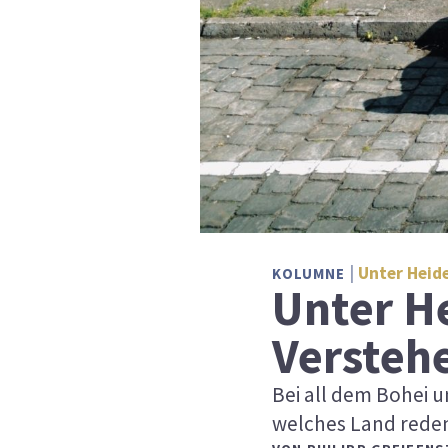
Unter Heid
KOLUMNE
Unter He
Versteh
Bei all dem Bohei 
welches Land reden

PROBLEM STATEMENT >> Although the records contain pictures, your copy should hold only the text, reproduced exactly.

RESPONSE >>
Unter Heid
KOLUMNE
Unter He
Versteh
Bei all dem Bohei 
welches Land reden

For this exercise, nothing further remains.